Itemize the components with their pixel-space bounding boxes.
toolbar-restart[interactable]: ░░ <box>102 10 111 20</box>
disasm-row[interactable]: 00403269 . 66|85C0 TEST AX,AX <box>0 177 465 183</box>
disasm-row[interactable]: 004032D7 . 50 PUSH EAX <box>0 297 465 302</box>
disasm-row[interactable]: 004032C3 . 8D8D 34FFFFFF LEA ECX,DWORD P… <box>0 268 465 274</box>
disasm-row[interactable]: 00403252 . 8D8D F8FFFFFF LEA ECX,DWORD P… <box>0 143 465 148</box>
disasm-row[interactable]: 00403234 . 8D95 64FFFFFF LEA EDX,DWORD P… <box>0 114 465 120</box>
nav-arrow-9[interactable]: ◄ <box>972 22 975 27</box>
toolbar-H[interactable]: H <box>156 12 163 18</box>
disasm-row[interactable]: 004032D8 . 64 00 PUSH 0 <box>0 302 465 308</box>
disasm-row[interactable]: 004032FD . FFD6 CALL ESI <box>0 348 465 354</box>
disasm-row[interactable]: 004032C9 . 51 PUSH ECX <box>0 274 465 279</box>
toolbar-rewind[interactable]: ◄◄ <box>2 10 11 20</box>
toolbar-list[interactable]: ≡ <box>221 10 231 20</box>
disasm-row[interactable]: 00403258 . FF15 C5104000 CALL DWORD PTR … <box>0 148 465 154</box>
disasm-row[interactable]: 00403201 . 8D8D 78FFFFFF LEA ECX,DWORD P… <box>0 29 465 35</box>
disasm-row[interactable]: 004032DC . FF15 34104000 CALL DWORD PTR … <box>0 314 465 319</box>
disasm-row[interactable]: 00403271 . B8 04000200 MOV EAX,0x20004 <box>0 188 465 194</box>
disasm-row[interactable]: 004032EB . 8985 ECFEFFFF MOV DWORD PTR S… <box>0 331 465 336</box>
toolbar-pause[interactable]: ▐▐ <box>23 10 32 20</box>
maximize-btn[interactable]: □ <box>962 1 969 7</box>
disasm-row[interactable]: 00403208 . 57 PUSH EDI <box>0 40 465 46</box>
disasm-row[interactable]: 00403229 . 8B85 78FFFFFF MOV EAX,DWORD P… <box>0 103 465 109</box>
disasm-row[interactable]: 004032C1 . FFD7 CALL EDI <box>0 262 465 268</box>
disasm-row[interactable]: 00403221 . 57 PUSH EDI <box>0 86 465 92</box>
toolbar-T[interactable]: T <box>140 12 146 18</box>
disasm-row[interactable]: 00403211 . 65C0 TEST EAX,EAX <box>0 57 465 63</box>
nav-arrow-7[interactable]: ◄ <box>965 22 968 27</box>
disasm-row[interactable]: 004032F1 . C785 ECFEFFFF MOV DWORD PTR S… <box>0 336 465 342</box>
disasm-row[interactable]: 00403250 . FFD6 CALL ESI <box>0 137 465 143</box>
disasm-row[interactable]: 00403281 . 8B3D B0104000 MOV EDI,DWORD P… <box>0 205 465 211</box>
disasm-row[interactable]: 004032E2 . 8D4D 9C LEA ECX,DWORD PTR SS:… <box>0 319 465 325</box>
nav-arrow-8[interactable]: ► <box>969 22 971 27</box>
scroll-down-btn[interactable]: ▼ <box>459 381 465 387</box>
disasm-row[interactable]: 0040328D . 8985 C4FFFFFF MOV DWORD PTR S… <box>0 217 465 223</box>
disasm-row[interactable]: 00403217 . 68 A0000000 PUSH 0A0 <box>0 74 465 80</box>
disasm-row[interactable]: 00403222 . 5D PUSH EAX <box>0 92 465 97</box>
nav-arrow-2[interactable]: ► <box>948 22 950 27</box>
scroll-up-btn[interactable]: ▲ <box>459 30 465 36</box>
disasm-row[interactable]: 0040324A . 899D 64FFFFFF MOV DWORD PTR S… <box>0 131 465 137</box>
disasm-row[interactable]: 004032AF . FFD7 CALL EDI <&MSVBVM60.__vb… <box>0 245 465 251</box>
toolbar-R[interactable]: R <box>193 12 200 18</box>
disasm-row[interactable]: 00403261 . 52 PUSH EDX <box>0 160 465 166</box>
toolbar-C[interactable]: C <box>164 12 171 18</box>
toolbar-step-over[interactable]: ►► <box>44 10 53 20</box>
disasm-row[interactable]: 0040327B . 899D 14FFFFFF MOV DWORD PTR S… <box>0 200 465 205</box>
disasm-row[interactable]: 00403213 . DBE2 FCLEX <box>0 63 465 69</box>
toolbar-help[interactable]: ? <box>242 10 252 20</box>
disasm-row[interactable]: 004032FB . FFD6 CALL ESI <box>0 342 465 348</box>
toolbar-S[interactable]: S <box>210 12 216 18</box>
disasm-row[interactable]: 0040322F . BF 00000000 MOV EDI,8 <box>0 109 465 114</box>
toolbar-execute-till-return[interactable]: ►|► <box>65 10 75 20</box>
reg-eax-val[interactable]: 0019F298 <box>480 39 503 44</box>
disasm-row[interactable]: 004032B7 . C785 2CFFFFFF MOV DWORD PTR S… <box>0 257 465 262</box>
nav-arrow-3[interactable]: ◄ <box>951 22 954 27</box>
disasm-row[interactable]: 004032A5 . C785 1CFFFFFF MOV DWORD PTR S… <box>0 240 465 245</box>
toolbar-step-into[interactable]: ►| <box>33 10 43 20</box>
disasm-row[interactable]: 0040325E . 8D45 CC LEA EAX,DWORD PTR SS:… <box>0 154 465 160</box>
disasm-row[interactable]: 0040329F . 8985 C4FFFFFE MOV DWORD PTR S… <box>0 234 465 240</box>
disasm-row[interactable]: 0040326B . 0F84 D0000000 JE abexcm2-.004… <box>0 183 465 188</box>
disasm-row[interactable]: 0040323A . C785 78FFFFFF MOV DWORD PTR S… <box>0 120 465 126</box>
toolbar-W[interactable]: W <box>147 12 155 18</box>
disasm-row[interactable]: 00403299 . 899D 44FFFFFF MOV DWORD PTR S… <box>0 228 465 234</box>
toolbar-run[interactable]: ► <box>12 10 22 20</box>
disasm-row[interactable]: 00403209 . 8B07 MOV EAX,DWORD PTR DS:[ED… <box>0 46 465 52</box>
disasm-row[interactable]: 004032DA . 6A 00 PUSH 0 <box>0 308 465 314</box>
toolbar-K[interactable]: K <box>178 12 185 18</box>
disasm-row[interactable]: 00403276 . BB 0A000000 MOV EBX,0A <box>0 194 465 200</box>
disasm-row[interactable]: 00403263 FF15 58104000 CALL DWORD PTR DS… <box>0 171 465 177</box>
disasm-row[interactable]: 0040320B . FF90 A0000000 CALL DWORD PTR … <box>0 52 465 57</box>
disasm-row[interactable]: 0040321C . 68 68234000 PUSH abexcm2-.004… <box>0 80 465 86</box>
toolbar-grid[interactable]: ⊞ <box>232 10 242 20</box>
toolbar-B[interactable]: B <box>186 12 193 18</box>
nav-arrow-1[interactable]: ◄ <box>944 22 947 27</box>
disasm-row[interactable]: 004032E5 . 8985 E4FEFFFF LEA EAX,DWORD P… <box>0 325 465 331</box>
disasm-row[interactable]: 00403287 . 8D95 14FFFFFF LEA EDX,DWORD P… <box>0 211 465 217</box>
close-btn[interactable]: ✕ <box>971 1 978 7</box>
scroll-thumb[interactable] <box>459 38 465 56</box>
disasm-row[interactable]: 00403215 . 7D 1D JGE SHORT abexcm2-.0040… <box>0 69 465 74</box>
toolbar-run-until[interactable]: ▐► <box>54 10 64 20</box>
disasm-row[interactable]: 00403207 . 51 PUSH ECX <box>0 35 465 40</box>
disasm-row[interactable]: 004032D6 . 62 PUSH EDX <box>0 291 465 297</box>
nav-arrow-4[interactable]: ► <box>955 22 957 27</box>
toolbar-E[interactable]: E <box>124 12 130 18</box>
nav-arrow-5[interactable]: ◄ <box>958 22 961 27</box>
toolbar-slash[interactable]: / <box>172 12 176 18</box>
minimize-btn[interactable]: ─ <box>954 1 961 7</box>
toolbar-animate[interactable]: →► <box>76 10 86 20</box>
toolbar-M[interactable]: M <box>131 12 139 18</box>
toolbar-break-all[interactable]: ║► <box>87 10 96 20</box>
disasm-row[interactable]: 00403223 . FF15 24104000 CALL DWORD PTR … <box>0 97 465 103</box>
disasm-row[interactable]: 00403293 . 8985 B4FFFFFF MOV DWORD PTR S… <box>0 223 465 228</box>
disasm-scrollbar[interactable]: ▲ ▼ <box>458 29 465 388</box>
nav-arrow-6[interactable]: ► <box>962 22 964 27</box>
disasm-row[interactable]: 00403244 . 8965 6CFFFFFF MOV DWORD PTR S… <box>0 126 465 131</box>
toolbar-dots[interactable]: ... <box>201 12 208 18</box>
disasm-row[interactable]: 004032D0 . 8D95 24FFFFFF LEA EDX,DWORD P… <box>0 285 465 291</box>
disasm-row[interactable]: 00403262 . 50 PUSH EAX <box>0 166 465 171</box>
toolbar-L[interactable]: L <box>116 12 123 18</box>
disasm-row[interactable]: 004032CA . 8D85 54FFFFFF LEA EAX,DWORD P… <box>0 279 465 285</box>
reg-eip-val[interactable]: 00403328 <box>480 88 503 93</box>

..........

* **Task description**: If the string "step" is in a line of the entries, pick that line out.

* **Reply**:
toolbar-step-over[interactable]: ►► <box>44 10 53 20</box>
toolbar-step-into[interactable]: ►| <box>33 10 43 20</box>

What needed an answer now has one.